“El cineasta propone un Olimpo de almas defenestradas, una historia de muertos y muertos que vagabundean en las cenizas de la fama”
“Maps to the Stars”
David Cronenberg (2014)
Texto: JORDI REVERT
Entre “Vinieron de dentro de…” (Shivers, 1975) y “Cosmopolis” (2012) puede parecer que hay un mundo de distancia. La dicotomía entre el David Cronenberg afín al “fantaterror” venéreo y el perverso metafísico de la contemporaneidad es un lugar común prolongado en el tiempo que a buen seguro ha servido para alinear en bandos distintos a seguidores de la vieja y la nueva escuela del realizador canadiense. Si observamos la densidad gélida que todo invade en una y en otra, sin embargo, esa dualidad ya no se hace sostenible.
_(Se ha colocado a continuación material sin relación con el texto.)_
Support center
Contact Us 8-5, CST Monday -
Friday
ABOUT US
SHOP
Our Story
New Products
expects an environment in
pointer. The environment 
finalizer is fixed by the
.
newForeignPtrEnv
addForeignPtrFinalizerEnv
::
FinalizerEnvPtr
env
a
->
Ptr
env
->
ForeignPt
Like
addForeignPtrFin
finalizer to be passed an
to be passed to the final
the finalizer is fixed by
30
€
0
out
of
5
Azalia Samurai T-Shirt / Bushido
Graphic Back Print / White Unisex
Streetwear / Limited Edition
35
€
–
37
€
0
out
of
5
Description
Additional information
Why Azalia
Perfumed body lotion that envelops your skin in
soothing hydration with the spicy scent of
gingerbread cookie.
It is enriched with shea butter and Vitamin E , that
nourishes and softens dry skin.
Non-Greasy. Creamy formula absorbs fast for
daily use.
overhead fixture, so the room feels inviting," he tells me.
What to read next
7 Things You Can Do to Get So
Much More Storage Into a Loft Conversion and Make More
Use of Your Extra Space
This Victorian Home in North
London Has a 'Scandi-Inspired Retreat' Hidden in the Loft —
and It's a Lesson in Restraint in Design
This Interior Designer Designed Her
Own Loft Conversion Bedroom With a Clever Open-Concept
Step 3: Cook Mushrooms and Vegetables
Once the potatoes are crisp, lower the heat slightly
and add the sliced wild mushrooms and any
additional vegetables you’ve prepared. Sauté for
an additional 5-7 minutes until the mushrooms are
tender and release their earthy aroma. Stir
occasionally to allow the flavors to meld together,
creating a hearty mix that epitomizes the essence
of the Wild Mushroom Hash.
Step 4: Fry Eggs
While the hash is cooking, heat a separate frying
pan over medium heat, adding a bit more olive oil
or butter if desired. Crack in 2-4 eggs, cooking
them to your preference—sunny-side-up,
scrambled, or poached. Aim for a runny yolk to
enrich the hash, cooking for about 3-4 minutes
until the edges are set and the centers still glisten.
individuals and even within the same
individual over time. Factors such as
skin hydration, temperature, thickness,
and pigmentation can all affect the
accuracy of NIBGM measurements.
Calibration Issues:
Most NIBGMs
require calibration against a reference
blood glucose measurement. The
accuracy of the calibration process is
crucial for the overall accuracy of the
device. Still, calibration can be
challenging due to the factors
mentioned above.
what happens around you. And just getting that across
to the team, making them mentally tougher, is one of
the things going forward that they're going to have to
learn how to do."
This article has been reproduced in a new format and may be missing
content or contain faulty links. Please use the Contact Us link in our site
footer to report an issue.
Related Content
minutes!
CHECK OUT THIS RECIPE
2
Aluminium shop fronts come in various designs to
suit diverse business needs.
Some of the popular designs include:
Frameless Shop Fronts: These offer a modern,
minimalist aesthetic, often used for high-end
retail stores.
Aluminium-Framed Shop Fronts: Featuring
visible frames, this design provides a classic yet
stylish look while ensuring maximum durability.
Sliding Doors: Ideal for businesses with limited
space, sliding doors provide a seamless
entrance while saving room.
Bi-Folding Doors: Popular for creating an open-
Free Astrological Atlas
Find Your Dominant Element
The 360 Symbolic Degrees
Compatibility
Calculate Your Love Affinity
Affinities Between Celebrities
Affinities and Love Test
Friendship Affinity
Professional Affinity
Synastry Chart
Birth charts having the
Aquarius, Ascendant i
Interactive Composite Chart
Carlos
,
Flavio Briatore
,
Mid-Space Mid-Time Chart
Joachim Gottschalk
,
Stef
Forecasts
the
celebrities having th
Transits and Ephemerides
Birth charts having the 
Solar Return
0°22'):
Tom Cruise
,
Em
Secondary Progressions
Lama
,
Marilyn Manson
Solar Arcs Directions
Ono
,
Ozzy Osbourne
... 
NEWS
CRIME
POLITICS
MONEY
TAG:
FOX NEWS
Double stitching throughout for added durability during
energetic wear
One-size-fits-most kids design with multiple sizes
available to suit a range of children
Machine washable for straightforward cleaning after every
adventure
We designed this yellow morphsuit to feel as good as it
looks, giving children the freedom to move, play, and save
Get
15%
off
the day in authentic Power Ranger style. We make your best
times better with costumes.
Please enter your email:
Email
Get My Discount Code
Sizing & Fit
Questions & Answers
Lo cierto es que a lo largo de su filmografía, Cronenberg se ha ido decantando por relatos que ofrecían una lectura desasosegante de la realidad, empeñados en abrir jirones desde el sexo y los accidentes de “Crash” (1996) hasta el asiento trasero de la limusina de Eric Packer en “Cosmopolis”. No es extraño, pues, que el director se haya apoyado en escritores que comparten esa visión como J.G. Ballard o Don DeLillo –con el que de hecho comparte una escritura fría, personajes vaciados de emociones−, ni tampoco que se haya fijado en los textos de Bruce Wagner como siguiente paso en su carrera: una cruel y a la vez distante sátira sobre el mapa de las estrellas de Hollywood.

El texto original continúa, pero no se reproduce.